Exercise goal
Look through the records that follow. Copy every line containing the word "изыскания".

Segment Open

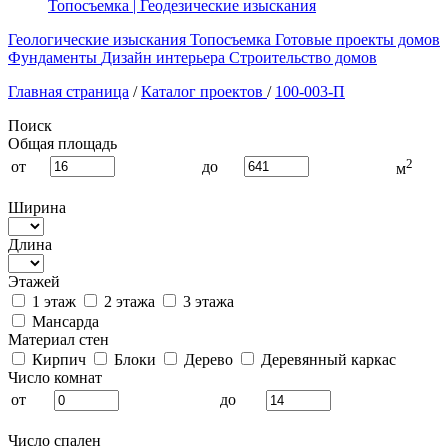
Топосъемка | Геодезические изыскания
Геологические изыскания
Топосъемка
Готовые проекты домов
Фундаменты
Дизайн интерьера
Строительство домов
Главная страница
/
Каталог проектов
/
100-003-П
Поиск
Общая площадь
2
от
до
м
Ширина
Длина
Этажей
1 этаж
2 этажа
3 этажа
Мансарда
Материал стен
Кирпич
Блоки
Дерево
Деревянный каркас
Число комнат
от
до
Число спален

Segment Closed

Final answer
Топосъемка | Геодезические изыскания
Геологические изыскания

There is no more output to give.